Over the next hundred years (until 1945), the management of the company was passed down through the Becher family. After World War II, the company was nationalized under the Benes-Decrees that stripped local Germans and Magyars of property and citizenship. The Becherovka company was privatized in 1997 when the French liquor company Pernod Ricard bought 35% of the stock, acquiring another 59% in 2001.

The original owners of the company were not willing to accept this fate without struggle. After her father, Alfred Becher, died in 1940, and her brother and her husband drafted in the German army, where both died in World War II, the young Hedda Baier-Becher (1914-2007) managed the company. After the expulsion of her family from their native Bohemia, she lived in Cologne, Germany, and in 1949 recreated the company as the Johann Becher OHG Likörfabrik in 1949, with the German assets of her family's company, as Germany did not recognize the legality of the expropriation. In 1950, the company moved to Kettwig and in 1984 to Rheinberg. Though she had been forced in 1945 to divulge the secret recipe to the Czech police, she knew the recipe by heart as well, and together with a few workers from the old company, created a superior product sold as "Karlsbader Becher" with distinctive blue-yellow labels. In the 1970s, Emil Underberg, of the German manufacturer of bitters Underberg, bought the majority of the company.

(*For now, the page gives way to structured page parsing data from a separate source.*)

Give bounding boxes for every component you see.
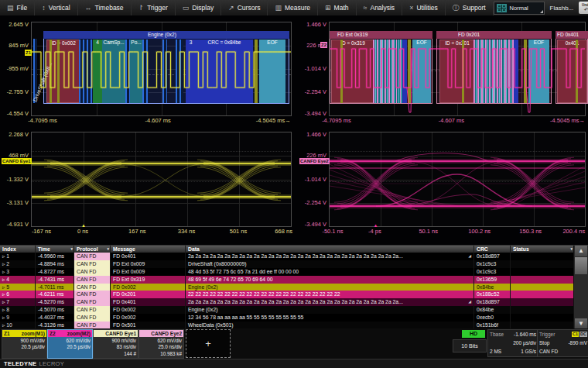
column-header-message[interactable]: Message [111, 246, 186, 253]
menu-item-file[interactable]: ▤File [0, 0, 35, 15]
column-header-time[interactable]: Time▾ [36, 246, 74, 253]
cell-data: 48 4d 53 5f 72 75 6c 65 7a 21 dd ee ff 0… [186, 268, 474, 276]
sort-arrow-icon[interactable]: ▾ [570, 246, 573, 253]
descriptor-z1[interactable]: Z1zoom(M1)900 mV/div20.5 µs/div [2, 329, 47, 359]
descriptor-line: 620 mV/div [141, 338, 182, 344]
trace-descriptor-bar: Z1zoom(M1)900 mV/div20.5 µs/divZ2zoom(M2… [0, 328, 588, 359]
cell-crc: 0x18d897 [474, 253, 511, 260]
column-header-protocol[interactable]: Protocol▾ [74, 246, 111, 253]
undo-button[interactable]: Undo ↶ [579, 2, 588, 14]
decode-field-box: Po... [130, 40, 142, 103]
table-row[interactable]: ▹ 6-4.6211 msCAN FDFD 0x20122 22 22 22 2… [0, 291, 574, 298]
trigger-descriptor[interactable]: Trigger C1 DC Stop -890 mV CAN FD [537, 329, 588, 357]
table-row[interactable]: ▹ 7-4.5270 msCAN FDFD 0x4012a 2a 2a 2a 2… [0, 298, 574, 306]
descriptor-line: 144 # [95, 351, 136, 357]
cell-crc: 0x13659 [474, 276, 511, 284]
descriptor-header: Z1zoom(M1) [2, 330, 46, 337]
cell-index: ▹ 5 [0, 284, 36, 291]
menu-item-measure[interactable]: ▥Measure [268, 0, 318, 15]
resolution-bits-label: 10 Bits [453, 339, 487, 353]
descriptor-values: 620 mV/div20.5 µs/div [48, 337, 92, 351]
cell-crc: 0x1c9c3 [474, 268, 511, 276]
scroll-thumb[interactable] [575, 257, 587, 274]
trace-label-badge[interactable]: Z1 [25, 50, 32, 56]
y-axis-label: -2.254 V [298, 88, 326, 95]
menu-item-support[interactable]: ⓘSupport [446, 0, 494, 15]
cell-protocol: CAN FD [74, 276, 111, 284]
oscilloscope-screen: ▤File↕Vertical↔Timebase↾Trigger▭Display↗… [0, 0, 588, 368]
decode-stuff-bit [524, 40, 527, 103]
cell-msg: FD 0x401 [111, 298, 186, 306]
table-scrollbar[interactable]: ▲ ▼ [573, 246, 588, 329]
hd-mode-badge[interactable]: HD [462, 330, 485, 338]
cell-time: -4.5270 ms [36, 298, 74, 306]
x-axis-label: 334 ns [178, 228, 196, 235]
cell-status [511, 306, 574, 314]
menu-item-cursors[interactable]: ↗Cursors [221, 0, 268, 15]
grid-mode-button[interactable]: Normal [494, 2, 545, 15]
flashback-button[interactable]: Flashb... [550, 5, 574, 12]
table-row[interactable]: ▹ 4-4.7431 msCAN FDFD Ext 0x31948 69 5f … [0, 276, 574, 284]
column-header-crc[interactable]: CRC [474, 246, 511, 253]
column-header-status[interactable]: Status▾ [511, 246, 574, 253]
utilities-icon: × [409, 0, 413, 15]
add-trace-button[interactable]: + [186, 329, 231, 358]
table-row[interactable]: ▹ 3-4.8727 msCAN FDFD Ext 0x00948 4d 53 … [0, 268, 574, 276]
y-axis-label: -1.014 V [298, 175, 326, 182]
trace-label-badge[interactable]: CANFD Eye1 [2, 158, 32, 164]
eye-grid-1[interactable]: ▲ [31, 132, 292, 227]
cell-time: -4.4037 ms [36, 314, 74, 322]
menu-item-timebase[interactable]: ↔Timebase [78, 0, 132, 15]
column-header-data[interactable]: Data [186, 246, 474, 253]
decode-brs-box [402, 40, 407, 103]
menu-item-label: Analysis [370, 4, 395, 12]
sort-arrow-icon[interactable]: ▾ [70, 246, 73, 253]
trigger-time-marker: ▲ [81, 223, 86, 228]
scroll-up-button[interactable]: ▲ [575, 246, 587, 256]
trigger-time-marker: ▲ [373, 223, 378, 228]
sort-arrow-icon[interactable]: ▾ [107, 246, 109, 253]
decode-frame-title: FD Ext 0x319 [337, 31, 368, 39]
decode-eof-box: EOF [412, 40, 431, 103]
scroll-down-button[interactable]: ▼ [575, 318, 587, 329]
x-axis-label: 50.1 ns [419, 228, 438, 235]
table-row[interactable]: ▹ 1-4.9960 msCAN FDFD 0x4012a 2a 2a 2a 2… [0, 253, 574, 260]
sigma-dotted-line [32, 181, 291, 182]
zoom-grid-1[interactable]: DriveShaft (0x8...Engine (0x2)ID = 0x002… [31, 22, 292, 116]
menu-item-vertical[interactable]: ↕Vertical [35, 0, 77, 15]
x-axis-label: -50.1 ns [322, 228, 343, 235]
x-axis-label: 668 ns [275, 228, 292, 235]
menu-item-math[interactable]: ⊞Math [318, 0, 356, 15]
decode-stuff-bit [340, 40, 343, 103]
menu-item-utilities[interactable]: ×Utilities [402, 0, 446, 15]
table-row[interactable]: ▹ 2-4.8894 msCAN FDFD Ext 0x009DriveShaf… [0, 260, 574, 268]
table-row[interactable]: ▹ 8-4.5070 msCAN FDFD 0x002Engine (0x2)0… [0, 306, 574, 314]
menu-item-analysis[interactable]: ≈Analysis [357, 0, 403, 15]
zoom-grid-2[interactable]: FD Ext 0x319ID = 0x319EOFFD 0x201ID = 0x… [329, 22, 586, 116]
descriptor-header: CANFD Eye1 [94, 330, 138, 337]
menu-item-trigger[interactable]: ↾Trigger [132, 0, 176, 15]
table-row[interactable]: ▹ 9-4.4037 msCAN FDFD 0x00212 34 56 78 a… [0, 314, 574, 322]
math-icon: ⊞ [325, 0, 331, 15]
decode-crc-box: CRC = 0x84be [196, 40, 253, 103]
brand-lecroy: LECROY [39, 360, 64, 367]
menu-item-label: Measure [285, 4, 310, 12]
eye-grid-2[interactable]: ▲ [329, 132, 586, 227]
trace-label-badge[interactable]: CANFD Eye2 [299, 158, 330, 164]
timebase-descriptor[interactable]: Tbase -1.640 ms 200 µs/div 2 MS 1 GS/s [487, 329, 538, 357]
column-header-index[interactable]: Index [0, 246, 36, 253]
descriptor-canfd-eye1[interactable]: CANFD Eye1900 mV/div83 ns/div144 # [93, 329, 138, 359]
y-axis-label: -1.014 V [298, 65, 326, 72]
menu-item-display[interactable]: ▭Display [176, 0, 221, 15]
table-row[interactable]: ▹ 5-4.7011 msCAN FDFD 0x002Engine (0x2)0… [0, 284, 574, 291]
sample-count: 2 MS [490, 347, 501, 356]
cell-protocol: CAN FD [74, 306, 111, 314]
descriptor-canfd-eye2[interactable]: CANFD Eye2620 mV/div25.0 ns/div10.983 k# [138, 329, 184, 359]
gridline-horizontal [32, 156, 291, 156]
descriptor-z2[interactable]: Z2zoom(M2)620 mV/div20.5 µs/div [47, 329, 93, 359]
descriptor-line: 20.5 µs/div [4, 344, 45, 350]
menu-items: ▤File↕Vertical↔Timebase↾Trigger▭Display↗… [0, 0, 494, 15]
trace-label-badge[interactable]: Z2 [320, 42, 327, 48]
cell-time: -4.6211 ms [36, 291, 74, 298]
decode-frame-title-bar: Engine (0x2) [43, 31, 289, 39]
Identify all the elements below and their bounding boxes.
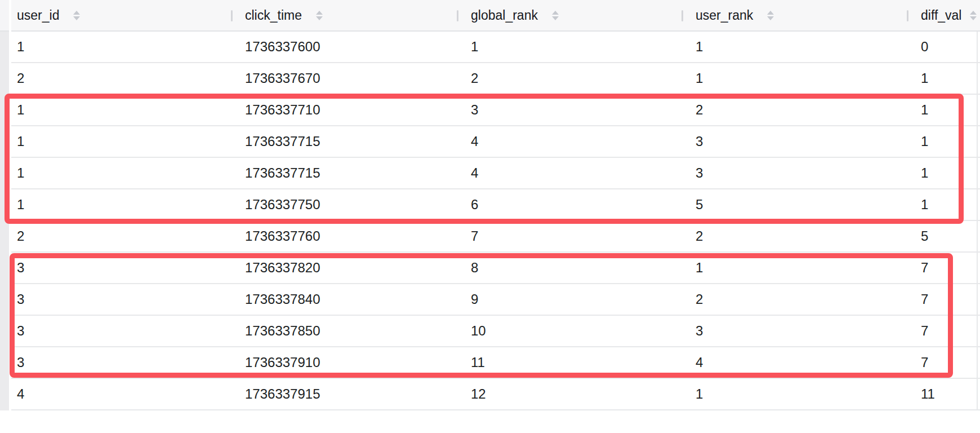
cell-click_time[interactable]: 1736337915 — [232, 379, 458, 409]
sort-arrows-icon[interactable] — [316, 11, 323, 20]
table-row: 11736337600110 — [11, 32, 980, 63]
cell-diff_val[interactable]: 5 — [908, 221, 980, 251]
cell-click_time[interactable]: 1736337710 — [232, 95, 458, 125]
column-resize-handle[interactable] — [907, 10, 908, 21]
cell-user_rank[interactable]: 1 — [683, 253, 908, 283]
cell-user_rank[interactable]: 1 — [683, 379, 908, 409]
cell-user_rank[interactable]: 2 — [683, 95, 908, 125]
column-label: click_time — [245, 8, 302, 23]
cell-user_id[interactable]: 1 — [11, 95, 232, 125]
table-row: 317363379101147 — [11, 347, 980, 379]
sort-arrows-icon[interactable] — [73, 11, 80, 20]
cell-user_id[interactable]: 2 — [11, 221, 232, 251]
table-body: 1173633760011021736337670211117363377103… — [11, 32, 980, 410]
column-header-diff_val[interactable]: diff_val — [908, 0, 980, 30]
table-row: 31736337840927 — [11, 284, 980, 316]
cell-user_id[interactable]: 2 — [11, 63, 232, 94]
cell-user_id[interactable]: 1 — [11, 158, 232, 188]
cell-global_rank[interactable]: 9 — [458, 284, 683, 315]
results-grid: user_idclick_timeglobal_rankuser_rankdif… — [0, 0, 980, 433]
column-label: user_id — [17, 8, 59, 23]
table-row: 11736337715431 — [11, 158, 980, 189]
table-row: 11736337715431 — [11, 126, 980, 158]
cell-global_rank[interactable]: 7 — [458, 221, 683, 251]
cell-diff_val[interactable]: 7 — [908, 284, 980, 315]
cell-user_id[interactable]: 3 — [11, 347, 232, 378]
cell-diff_val[interactable]: 7 — [908, 316, 980, 346]
cell-user_id[interactable]: 3 — [11, 284, 232, 315]
cell-user_id[interactable]: 1 — [11, 189, 232, 220]
cell-click_time[interactable]: 1736337670 — [232, 63, 458, 94]
table-row: 21736337670211 — [11, 63, 980, 95]
table-row: 317363378501037 — [11, 316, 980, 347]
row-gutter-header — [0, 0, 9, 32]
cell-diff_val[interactable]: 7 — [908, 253, 980, 283]
cell-global_rank[interactable]: 10 — [458, 316, 683, 346]
cell-user_id[interactable]: 3 — [11, 316, 232, 346]
table-row: 21736337760725 — [11, 221, 980, 253]
cell-click_time[interactable]: 1736337850 — [232, 316, 458, 346]
cell-diff_val[interactable]: 7 — [908, 347, 980, 378]
sort-arrows-icon[interactable] — [767, 11, 774, 20]
table-row: 11736337750651 — [11, 189, 980, 221]
cell-user_rank[interactable]: 1 — [683, 32, 908, 62]
header-row: user_idclick_timeglobal_rankuser_rankdif… — [11, 0, 980, 32]
sort-arrows-icon[interactable] — [552, 11, 559, 20]
column-header-user_id[interactable]: user_id — [11, 0, 232, 30]
column-header-user_rank[interactable]: user_rank — [683, 0, 908, 30]
cell-user_id[interactable]: 3 — [11, 253, 232, 283]
cell-global_rank[interactable]: 4 — [458, 158, 683, 188]
cell-user_rank[interactable]: 3 — [683, 316, 908, 346]
column-resize-handle[interactable] — [681, 10, 683, 21]
cell-click_time[interactable]: 1736337715 — [232, 126, 458, 157]
cell-click_time[interactable]: 1736337760 — [232, 221, 458, 251]
cell-global_rank[interactable]: 2 — [458, 63, 683, 94]
cell-diff_val[interactable]: 1 — [908, 126, 980, 157]
column-label: diff_val — [921, 8, 961, 23]
cell-global_rank[interactable]: 4 — [458, 126, 683, 157]
cell-click_time[interactable]: 1736337750 — [232, 189, 458, 220]
cell-user_rank[interactable]: 3 — [683, 126, 908, 157]
row-gutter — [0, 0, 9, 410]
cell-user_rank[interactable]: 2 — [683, 221, 908, 251]
table-row: 4173633791512111 — [11, 379, 980, 410]
cell-user_rank[interactable]: 5 — [683, 189, 908, 220]
cell-global_rank[interactable]: 11 — [458, 347, 683, 378]
cell-diff_val[interactable]: 0 — [908, 32, 980, 62]
cell-user_rank[interactable]: 3 — [683, 158, 908, 188]
cell-click_time[interactable]: 1736337840 — [232, 284, 458, 315]
cell-diff_val[interactable]: 1 — [908, 63, 980, 94]
cell-diff_val[interactable]: 11 — [908, 379, 980, 409]
column-header-click_time[interactable]: click_time — [232, 0, 458, 30]
cell-global_rank[interactable]: 6 — [458, 189, 683, 220]
cell-global_rank[interactable]: 3 — [458, 95, 683, 125]
column-header-global_rank[interactable]: global_rank — [458, 0, 683, 30]
cell-click_time[interactable]: 1736337600 — [232, 32, 458, 62]
cell-diff_val[interactable]: 1 — [908, 158, 980, 188]
cell-user_id[interactable]: 1 — [11, 32, 232, 62]
cell-click_time[interactable]: 1736337715 — [232, 158, 458, 188]
cell-diff_val[interactable]: 1 — [908, 189, 980, 220]
column-label: user_rank — [696, 8, 753, 23]
cell-global_rank[interactable]: 8 — [458, 253, 683, 283]
table-row: 31736337820817 — [11, 253, 980, 284]
cell-diff_val[interactable]: 1 — [908, 95, 980, 125]
cell-click_time[interactable]: 1736337910 — [232, 347, 458, 378]
cell-user_rank[interactable]: 1 — [683, 63, 908, 94]
cell-user_id[interactable]: 4 — [11, 379, 232, 409]
data-table: user_idclick_timeglobal_rankuser_rankdif… — [11, 0, 980, 410]
column-resize-handle[interactable] — [231, 10, 233, 21]
cell-user_id[interactable]: 1 — [11, 126, 232, 157]
sort-arrows-icon[interactable] — [970, 11, 977, 20]
cell-user_rank[interactable]: 2 — [683, 284, 908, 315]
column-resize-handle[interactable] — [457, 10, 458, 21]
column-label: global_rank — [471, 8, 538, 23]
cell-user_rank[interactable]: 4 — [683, 347, 908, 378]
cell-click_time[interactable]: 1736337820 — [232, 253, 458, 283]
cell-global_rank[interactable]: 1 — [458, 32, 683, 62]
cell-global_rank[interactable]: 12 — [458, 379, 683, 409]
table-row: 11736337710321 — [11, 95, 980, 126]
table-right-edge — [977, 32, 978, 410]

For many years, the existence of two companies—the one run by the owners, the other by their expropriator—was not a large issue. The Czech firm sold in the Communist bloc, and the German company in Germany. In the early 1980s, though, competition increased, and in October 1985, Underberg and the Czech trade ministry made a contract. The German company would cease to make the liquor in exchange for becoming the sole distributor in Germany of the Czech-made product, but using its own bottles and not those used by the Czech company. When the Czech company ended the agreement in 1994, the Johann Becher OHG began manufacturing Karlsbader Becher again. The Czech firm sued for trademark infringement, but the Landgericht Düsseldorf clarified that Hedda Baier-Becher was, in Germany, the sole legal owner of her father's business, including the trademark Karlsbader Becher.

The conflict was resolved when Pernod Ricard bought the Johann Becher OHG in April 1999 and sold it to the firm Becherovka before acquiring Becherovka altogether in 2001.

== Products ==
Becherovka is the main product of Jan Becher and has been exported into 35 countries in 2008. Other products are Lemond, Limet, the liqueur Cordial, and the Aperitiv KV 14.